I was impressed by the speed and efficiency with which they were delivered: less so by the medals themselves. “Silver” coins minted before 1947 still consisted of 50% actual silver. But the War Medal and the Defence Medal, although silver in colour, were made of cupro-nickel. More disappointingly, they carried no identification, suggesting medals stacked up in a warehouse, waiting to be claimed. There was nothing personal about them: I could not have expressed this at the time, but I was left with the impression that the government had regarded the recipients not as individuals but as a homogeneous, expendable mass.

My mother’s parents lived with us, and after my Dad’s medals arrived, my grandfather Jack Brockbank similarly decided to see if he could still claim his medals from the Great War – by now nearly fifty years previous.

Jack at right

To his surprise, after filling in a form, they arrived. He had been awarded the British War Medal and the Victory Medal.

I found these far more impressive. The British War Medal was struck in silver, and showed St George on horseback trampling a skull and cross-bones and a shield showing the Prussian eagle. The Victory Medal showed a winged figure of Victory, and was inscribed “The Great War For Civilisation 1914-1919”, dating the end of the war to the Treaty of Versailles. Perhaps from our perspective the Second World War more closely fits the description of a “war for civilisation”.

But it was the edge which fascinated me: both medals were inscribed “173612 DVR. J. BROCKBANK. RE.” Although the medal was still meagre recompense for the dangers he had faced, it was at least personal – something the recipient could be proud to own.

Relatively few of the British War Medals survive: when the Hunt brothers attempted to corner the silver market in 1979, the silver price went up eightfold, and their bullion value far exceeded their market value as medals: as a result, many were melted down.

In the 1920s the British War Medal and Victory Medal acquired the nickname Mutt and Jeff when worn together, inspired by the US newspaper comic strip. When accompanied by other commonly awarded medal, the 1914–15 Star (or the 1914 Star), the set of three were humorously known as Pip, Squeak and Wilfred, after three popular comic strip characters, a dog, a penguin and a rabbit.

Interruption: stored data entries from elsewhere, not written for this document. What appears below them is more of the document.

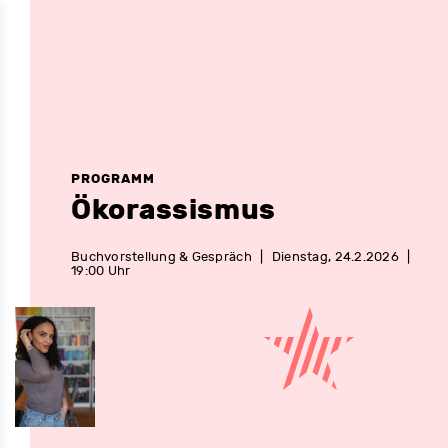
PROGRAMM
Ökorassismus
Buchvorstellung & Gespräch
|
Dienstag, 24.2.2026
|
19:00 Uhr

My father and grandfather allowed me to be custodian of their medals, but as a collector, I didn’t want to leave it there. Some time around 1970 I bought a few of the other WW2 medals, where they were affordable from paper round pay.

I also acquired a 1914-15 Star, the one which Jack had not received. I noticed that it had an inscription on the back, but I didn’t pay it much attention, and my small medal collection spent half a century largely undisturbed on my bookshelf in its Coinval album. Just occasionally I’d glance at them, and feel gratitude, with a flicker of peacetime boomer guilt, that I’d never been called upon to fight in a war, as my grandfather and father were.

2022 began with a flurry of renewed work on my family tree, as the 1921 Census emerged. In the course of my researches, I read about a Facebook page called Medals Going Home, run by postman and genealogist Adam Simpson-York. He acquires named WW1 medals and other identifiable memorabilia on eBay, and reunites them with descendants or other family members. To do this he uses to follow the family down to the present, and social media such as Facebook to locate living family members to receive the medal. His randomly scattered acts of altruism have been featured on the BBC’s One Show.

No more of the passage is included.